Cleft lip and palate are the most common craniofacial anomalies that occur due to genetic and environmental reasons. The deformities of the dentofacial system in patients with cleft lip and palate patients cause functional and psychosocial problems such as respiration, hearing and speech in the individual and therefore multidisciplinary work needs of specialization areas in different departments. İn early age; cleft lip and palate need to be repaired to obtain a good aesthetic and functional result and a good soft tissue reconstruction after repair. The defects in the bones can be removed by secondary bone grafting which considered as accepted treatment now.
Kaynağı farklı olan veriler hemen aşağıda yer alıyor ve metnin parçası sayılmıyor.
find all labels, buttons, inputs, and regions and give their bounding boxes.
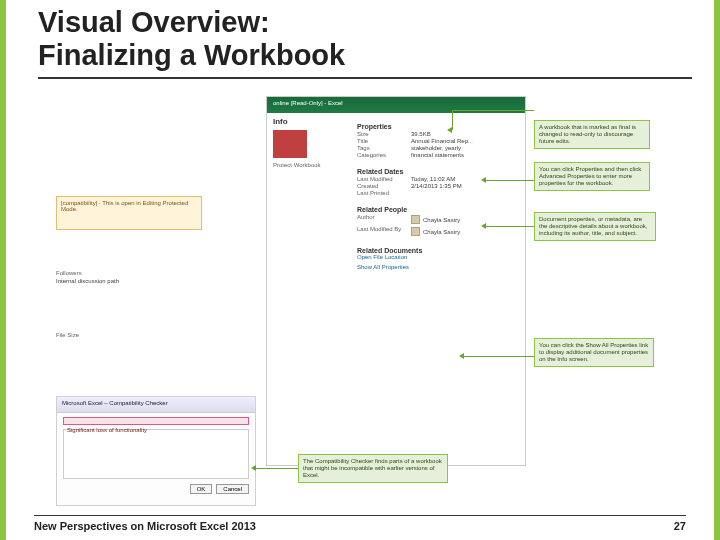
dialog-body [63, 429, 249, 479]
avatar-icon [411, 227, 420, 236]
prop-categories-value: financial statements [411, 152, 464, 158]
slide-footer: New Perspectives on Microsoft Excel 2013… [34, 515, 686, 532]
arrow-head-icon [459, 353, 464, 359]
connector-line [256, 468, 298, 469]
prop-size-label: Size [357, 131, 405, 137]
followers-value: Internal discussion path [56, 278, 176, 284]
protected-mode-bar: [compatibility] · This is open in Editin… [56, 196, 202, 230]
filesize-label: File Size [56, 332, 176, 338]
related-people-section: Related People Author Chayla Sastry Last… [357, 206, 517, 237]
people-author-label: Author [357, 214, 405, 225]
callout-document-properties: Document properties, or metadata, are th… [534, 212, 656, 241]
left-note-followers: Followers Internal discussion path [56, 270, 176, 284]
protect-workbook-label: Protect Workbook [273, 162, 351, 168]
connector-line [486, 180, 534, 181]
people-lastmod-row: Chayla Sastry [411, 227, 460, 236]
people-author-value: Chayla Sastry [423, 217, 460, 223]
prop-size-value: 39.5KB [411, 131, 431, 137]
show-all-properties-link[interactable]: Show All Properties [357, 264, 517, 270]
dialog-warning-text: Significant loss of functionality [64, 427, 150, 433]
related-dates-header: Related Dates [357, 168, 517, 175]
info-right-column: Properties Size39.5KB TitleAnnual Financ… [357, 117, 517, 280]
content-area: online [Read-Only] - Excel Info Protect … [56, 96, 664, 500]
related-documents-section: Related Documents Open File Location Sho… [357, 247, 517, 270]
arrow-head-icon [447, 127, 452, 133]
dialog-buttons: OK Cancel [57, 481, 255, 497]
slide: Visual Overview: Finalizing a Workbook o… [0, 0, 720, 540]
connector-line [452, 110, 453, 130]
related-people-header: Related People [357, 206, 517, 213]
callout-show-all-properties: You can click the Show All Properties li… [534, 338, 654, 367]
callout-marked-final: A workbook that is marked as final is ch… [534, 120, 650, 149]
prop-tags-value: stakeholder, yearly [411, 145, 461, 151]
people-lastmod-label: Last Modified By [357, 226, 405, 237]
people-author-row: Chayla Sastry [411, 215, 460, 224]
followers-label: Followers [56, 270, 176, 276]
protected-mode-text: [compatibility] · This is open in Editin… [57, 197, 201, 215]
info-heading: Info [273, 117, 351, 126]
footer-left: New Perspectives on Microsoft Excel 2013 [34, 520, 256, 532]
connector-line [486, 226, 534, 227]
arrow-head-icon [251, 465, 256, 471]
cancel-button[interactable]: Cancel [216, 484, 249, 494]
slide-title-line1: Visual Overview: [38, 6, 692, 39]
compatibility-checker-dialog: Microsoft Excel – Compatibility Checker … [56, 396, 256, 506]
date-lastprinted-label: Last Printed [357, 190, 405, 196]
ok-button[interactable]: OK [190, 484, 213, 494]
open-file-location-link[interactable]: Open File Location [357, 254, 517, 260]
callout-compatibility-checker: The Compatibility Checker finds parts of… [298, 454, 448, 483]
date-created-label: Created [357, 183, 405, 189]
dialog-title: Microsoft Excel – Compatibility Checker [57, 397, 255, 413]
title-block: Visual Overview: Finalizing a Workbook [6, 0, 714, 79]
properties-section: Properties Size39.5KB TitleAnnual Financ… [357, 123, 517, 158]
prop-title-label: Title [357, 138, 405, 144]
arrow-head-icon [481, 177, 486, 183]
slide-title-line2: Finalizing a Workbook [38, 39, 692, 72]
left-note-filesize: File Size [56, 332, 176, 338]
callout-advanced-properties: You can click Properties and then click … [534, 162, 650, 191]
connector-line [464, 356, 534, 357]
prop-tags-label: Tags [357, 145, 405, 151]
arrow-head-icon [481, 223, 486, 229]
date-created-value: 2/14/2013 1:35 PM [411, 183, 462, 189]
related-documents-header: Related Documents [357, 247, 517, 254]
footer-page-number: 27 [674, 520, 686, 532]
properties-header: Properties [357, 123, 517, 130]
related-dates-section: Related Dates Last ModifiedToday, 11:02 … [357, 168, 517, 196]
people-lastmod-value: Chayla Sastry [423, 229, 460, 235]
avatar-icon [411, 215, 420, 224]
dialog-warning-row: Significant loss of functionality [63, 417, 249, 425]
prop-categories-label: Categories [357, 152, 405, 158]
protect-workbook-icon [273, 130, 307, 158]
date-lastmod-label: Last Modified [357, 176, 405, 182]
excel-info-panel: online [Read-Only] - Excel Info Protect … [266, 96, 526, 466]
connector-line [452, 110, 534, 111]
title-rule [38, 77, 692, 79]
date-lastmod-value: Today, 11:02 AM [411, 176, 455, 182]
info-left-column: Info Protect Workbook [273, 117, 351, 168]
prop-title-value: Annual Financial Rep... [411, 138, 473, 144]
These surgical procedures, which form bone formation, eliminate oronasal fistulae and at the same time preventing the relapse of orthodontic treatment and facilitates prosthetic treatments, all of these consider a good advantageous, but in these patients, premature scar formation of the lip and palate repair caused by developmental or positional anomalies are seen in sagittal, vertical and transversal area in the upper jaw affected in the negative direction, caused by maxillary dental arch narrowing and posterior crossbite formation, mostly inhibiting maxillary development. Maxillary expansion and protraction are performed at the correction of this positional and developmental retardation by using maxsillary expandors and face mask respectivly. The purpose of this article is to evaluate skeletal, dentoalveolar and soft tissue changes in facial morphology of individuals with unilateral or bilateral cleft lip and palate with Class III malocclusion that treated with maxillary expantion and protraction.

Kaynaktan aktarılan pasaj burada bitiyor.